MicroRNAs (miRNAs) are short regulatory RNAs that are encoded in the genome. They act on messenger RNAs (mRNAs), which they recognize based on sequence complementarity, reducing the rate of protein translation and inducing to some extent the degradation of these target mRNAs. Hundreds of miRNAs have been found in the human genome, and computational models estimate that a miRNA targets on average hundreds of mRNAs. It is thus clear that miRNAs are part of extensive regulatory networks. An interesting question that emerges now is what factors can modulate the effects that miRNAs have on their targets.
Various analyses of miRNA targets suggested that many mRNAs contain more than one binding site for a single miRNA or can be recognized by several different miRNAs that are simultaneously expressed. This observation prompted the speculation that cross-talk between multiple complexes containing miRNAs, assembled on the same mRNA molecule, may increase the robustness of the translation regulatory response. Several studies have also reported that the activity of miRNAs can be modulated by RNA-binding proteins: HuR has been shown to relieve the miR-122-dependent inhibition of the cationic amino acid transporter 1 message under stress, while the dead-end protein (Dnd1) was shown to inhibit the access of miRNAs to their target sites in the primordial cells of zebrafish. In this study we will combine analyses of experimental data with computational modeling in order to determine such modulatory interactions and to understand the nature of the selection pressures that act on mRNAs in evolution.

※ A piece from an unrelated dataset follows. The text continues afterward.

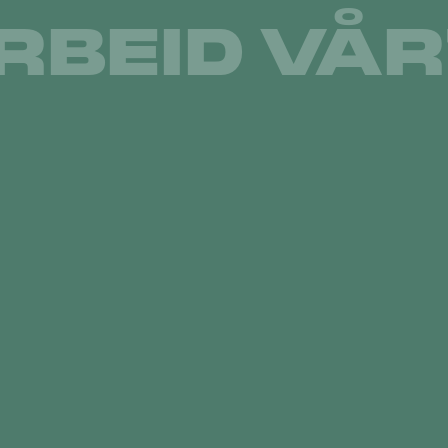
RBEID
VÅR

Keywords post-transcriptional regulation, RNA-binding protein, miRNA
Financed by Swiss National Science Foundation (SNSF)

Published results ()

  ID Autor(en) Titel ISSN / ISBN Erschienen in Art der Publikation
490987  Khorshid, M.; Rodak, C.; Zavolan, M.  CLIPZ: a database and analysis environment for experimentally determined binding sites of RNA-binding proteins  0305-1048 ; 1362-4962  Nucleic Acids Research  Publication: JournalArticle (Originalarbeit in einer wissenschaftlichen Zeitschrift) 
490991  Hafner, Markus; Landthaler, Markus; Burger, Lukas; Khorshid, Mohsen; Hausser, Jean; Berninger, Philipp; Rothballer, Andrea; Ascano, Manuel; Jungkamp, Anna-Carina; Munschauer, Mathias; Ulrich, Alexander; Wardle, Greg S; Dewell, Scott; Zavolan, Mihaela; Tuschl, Thomas  Transcriptome-wide identification of RNA-binding protein and microRNA target sites by PAR-CLIP  0092-8674  Cell  Publication: JournalArticle (Originalarbeit in einer wissenschaftlichen Zeitschrift) 
749218  Kishore, Shivendra; Jaskiewicz, Lukasz; Burger, Lukas; Hausser, Jean; Khorshid, Mohsen; Zavolan, Mihaela  A quantitative analysis of CLIP methods for identifying binding sites of RNA-binding proteins  1548-7091  Nature Methods  Publication: JournalArticle (Originalarbeit in einer wissenschaftlichen Zeitschrift) 
749220  Berninger, Philipp; Jaskiewicz, Lukasz; Khorshid, Mohsen; Zavolan, Mihaela  Conserved generation of short products at piRNA loci  1471-2164  BMC Genomics  Publication: JournalArticle (Originalarbeit in einer wissenschaftlichen Zeitschrift) 
1618729  Khorshid, Mohsen; Hausser, Jean; Zavolan, Mihaela; van Nimwegen, Erik  A biophysical miRNA-mRNA interaction model infers canonical and noncanonical targets  1548-7091  Nature methods  Publication: JournalArticle (Originalarbeit in einer wissenschaftlichen Zeitschrift)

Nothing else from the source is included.